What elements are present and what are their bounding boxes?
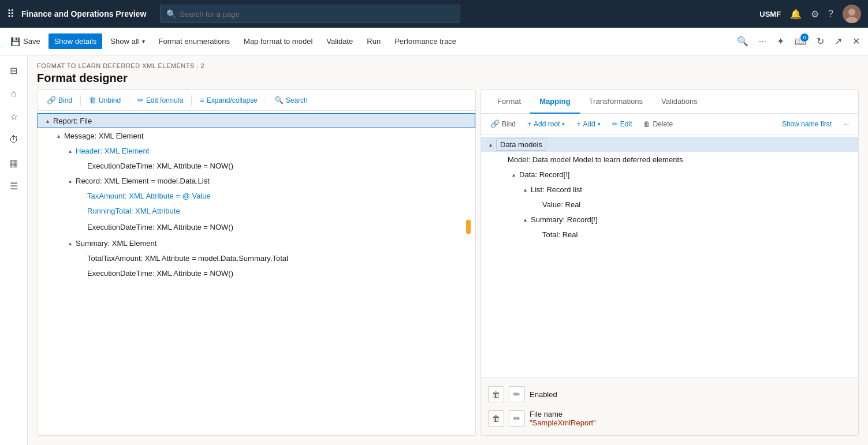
mapping-item-text: Total: Real bbox=[542, 230, 578, 239]
tree-item[interactable]: ExecutionDateTime: XML Attribute = NOW() bbox=[38, 218, 475, 235]
toolbar-refresh-icon[interactable]: ↻ bbox=[813, 32, 828, 50]
ftb-separator-2 bbox=[129, 95, 129, 106]
tree-toggle[interactable]: ▴ bbox=[65, 238, 74, 248]
mapping-item[interactable]: ▴ Summary: Record[!] bbox=[481, 212, 858, 227]
global-search-input[interactable] bbox=[180, 10, 454, 18]
toolbar-close-icon[interactable]: ✕ bbox=[849, 32, 863, 50]
toolbar: 💾 Save Show details Show all Format enum… bbox=[0, 28, 868, 55]
designer-layout: 🔗 Bind 🗑 Unbind ✏ Edit formula bbox=[28, 89, 868, 445]
toolbar-open-icon[interactable]: ↗ bbox=[831, 32, 845, 50]
mapping-item[interactable]: Total: Real bbox=[481, 227, 858, 242]
delete-button[interactable]: 🗑 Delete bbox=[639, 118, 677, 130]
sidebar-history-icon[interactable]: ⏱ bbox=[3, 129, 24, 150]
tree-item[interactable]: ▴ Header: XML Element bbox=[38, 143, 475, 158]
mapping-toggle[interactable]: ▴ bbox=[509, 170, 518, 179]
mapping-toggle[interactable]: ▴ bbox=[520, 185, 530, 194]
breadcrumb: FORMAT TO LEARN DEFERRED XML ELEMENTS : … bbox=[37, 62, 859, 69]
show-details-button[interactable]: Show details bbox=[49, 33, 103, 49]
edit-formula-button[interactable]: ✏ Edit formula bbox=[133, 94, 188, 107]
edit-formula-icon: ✏ bbox=[137, 96, 144, 104]
tree-item-text: RunningTotal: XML Attribute bbox=[87, 207, 180, 215]
tree-item-text: ExecutionDateTime: XML Attribute = NOW() bbox=[87, 223, 233, 231]
filename-edit-button[interactable]: ✏ bbox=[509, 410, 525, 427]
enabled-delete-button[interactable]: 🗑 bbox=[488, 386, 504, 402]
toolbar-book-icon[interactable]: 📖 0 bbox=[791, 32, 810, 50]
search-icon: 🔍 bbox=[166, 9, 176, 18]
avatar[interactable] bbox=[843, 5, 861, 23]
main-layout: ⊟ ⌂ ☆ ⏱ ▦ ☰ FORMAT TO LEARN DEFERRED XML… bbox=[0, 55, 868, 445]
run-label: Run bbox=[367, 37, 381, 46]
tree-toggle[interactable]: ▴ bbox=[43, 116, 52, 125]
edit-button[interactable]: ✏ Edit bbox=[608, 118, 637, 130]
tree-item[interactable]: ▴ Summary: XML Element bbox=[38, 235, 475, 250]
expand-collapse-button[interactable]: ≡ Expand/collapse bbox=[195, 94, 262, 107]
sidebar-filter-icon[interactable]: ⊟ bbox=[3, 60, 24, 81]
map-format-to-model-button[interactable]: Map format to model bbox=[238, 33, 318, 49]
mapping-item[interactable]: ▴ Data models bbox=[481, 137, 858, 152]
mapping-item[interactable]: Model: Data model Model to learn deferre… bbox=[481, 152, 858, 167]
edit-formula-label: Edit formula bbox=[146, 96, 183, 104]
tree-toggle[interactable]: ▴ bbox=[65, 176, 74, 185]
more-options-button[interactable]: ··· bbox=[839, 118, 854, 130]
tree-item[interactable]: ExecutionDateTime: XML Attribute = NOW() bbox=[38, 158, 475, 173]
sidebar-calendar-icon[interactable]: ▦ bbox=[3, 152, 24, 173]
add-button[interactable]: + Add bbox=[572, 118, 605, 130]
bind-button[interactable]: 🔗 Bind bbox=[42, 94, 77, 107]
format-panel: 🔗 Bind 🗑 Unbind ✏ Edit formula bbox=[37, 89, 476, 436]
toolbar-pin-icon[interactable]: ✦ bbox=[773, 32, 788, 50]
mapping-item[interactable]: Value: Real bbox=[481, 197, 858, 212]
mapping-item[interactable]: ▴ List: Record list bbox=[481, 182, 858, 197]
tree-item[interactable]: ▴ Message: XML Element bbox=[38, 128, 475, 143]
mapping-toggle[interactable]: ▴ bbox=[486, 140, 495, 149]
tree-item[interactable]: TotalTaxAmount: XML Attribute = model.Da… bbox=[38, 250, 475, 265]
add-root-button[interactable]: + Add root bbox=[523, 118, 569, 130]
add-root-icon: + bbox=[527, 120, 531, 128]
filename-property-row: 🗑 ✏ File name "SampleXmlReport" bbox=[488, 406, 851, 431]
help-icon[interactable]: ? bbox=[828, 9, 833, 19]
toolbar-search-icon[interactable]: 🔍 bbox=[733, 32, 752, 50]
tree-item[interactable]: RunningTotal: XML Attribute bbox=[38, 203, 475, 218]
filename-delete-button[interactable]: 🗑 bbox=[488, 410, 504, 427]
tree-toggle[interactable]: ▴ bbox=[65, 146, 74, 155]
show-all-label: Show all bbox=[110, 37, 139, 46]
filename-label: File name bbox=[530, 410, 596, 418]
sidebar-star-icon[interactable]: ☆ bbox=[3, 106, 24, 127]
tab-validations[interactable]: Validations bbox=[652, 90, 707, 114]
mapping-item[interactable]: ▴ Data: Record[!] bbox=[481, 167, 858, 182]
save-button[interactable]: 💾 Save bbox=[5, 33, 46, 50]
validate-button[interactable]: Validate bbox=[321, 33, 359, 49]
filename-value: "SampleXmlReport" bbox=[530, 418, 596, 427]
save-icon: 💾 bbox=[10, 37, 20, 46]
format-enumerations-button[interactable]: Format enumerations bbox=[153, 33, 236, 49]
enabled-edit-button[interactable]: ✏ bbox=[509, 386, 525, 402]
search-icon-small: 🔍 bbox=[274, 96, 284, 104]
show-name-first-button[interactable]: Show name first bbox=[777, 118, 836, 130]
tree-toggle[interactable]: ▴ bbox=[54, 131, 63, 140]
performance-trace-button[interactable]: Performance trace bbox=[389, 33, 462, 49]
global-search-bar[interactable]: 🔍 bbox=[160, 5, 460, 23]
settings-icon[interactable]: ⚙ bbox=[811, 9, 819, 20]
mapping-bind-label: Bind bbox=[502, 120, 516, 128]
run-button[interactable]: Run bbox=[361, 33, 386, 49]
sidebar-home-icon[interactable]: ⌂ bbox=[3, 83, 24, 104]
waffle-icon[interactable]: ⠿ bbox=[7, 8, 14, 20]
nav-right: USMF 🔔 ⚙ ? bbox=[759, 5, 861, 23]
mapping-toggle[interactable]: ▴ bbox=[520, 215, 530, 224]
sidebar-list-icon[interactable]: ☰ bbox=[3, 175, 24, 196]
tab-mapping[interactable]: Mapping bbox=[530, 90, 579, 114]
mapping-bind-button[interactable]: 🔗 Bind bbox=[486, 117, 520, 130]
tree-item[interactable]: TaxAmount: XML Attribute = @.Value bbox=[38, 188, 475, 203]
tree-toggle bbox=[77, 161, 86, 170]
notification-icon[interactable]: 🔔 bbox=[790, 9, 802, 20]
search-button[interactable]: 🔍 Search bbox=[270, 94, 312, 107]
toolbar-more-icon[interactable]: ··· bbox=[755, 33, 770, 50]
tab-format-label: Format bbox=[497, 97, 521, 106]
tab-transformations[interactable]: Transformations bbox=[580, 90, 652, 114]
unbind-button[interactable]: 🗑 Unbind bbox=[84, 94, 125, 107]
tree-item-text: Summary: XML Element bbox=[76, 239, 157, 248]
tree-item[interactable]: ▴ Record: XML Element = model.Data.List bbox=[38, 173, 475, 188]
show-all-button[interactable]: Show all bbox=[105, 33, 150, 49]
tree-item[interactable]: ▴ Report: File bbox=[38, 113, 475, 128]
tab-format[interactable]: Format bbox=[488, 90, 530, 114]
tree-item[interactable]: ExecutionDateTime: XML Attribute = NOW() bbox=[38, 265, 475, 281]
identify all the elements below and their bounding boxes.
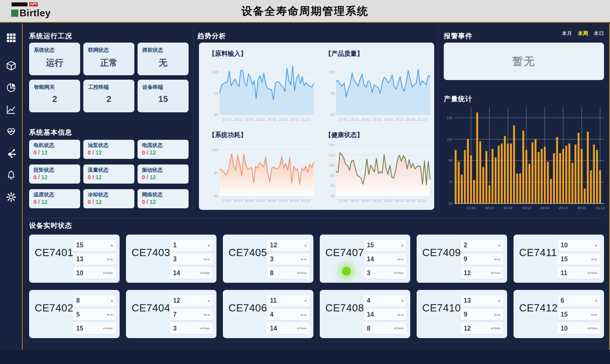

# WHAT TO PRODUCE
List, from the entries above, every line in which the word "Real" shows up.

# WRITTEN REPLY
mapping-item-text: Total: Real bbox=[542, 230, 578, 239]
mapping-item[interactable]: Total: Real bbox=[481, 227, 858, 242]
mapping-item[interactable]: Value: Real bbox=[481, 197, 858, 212]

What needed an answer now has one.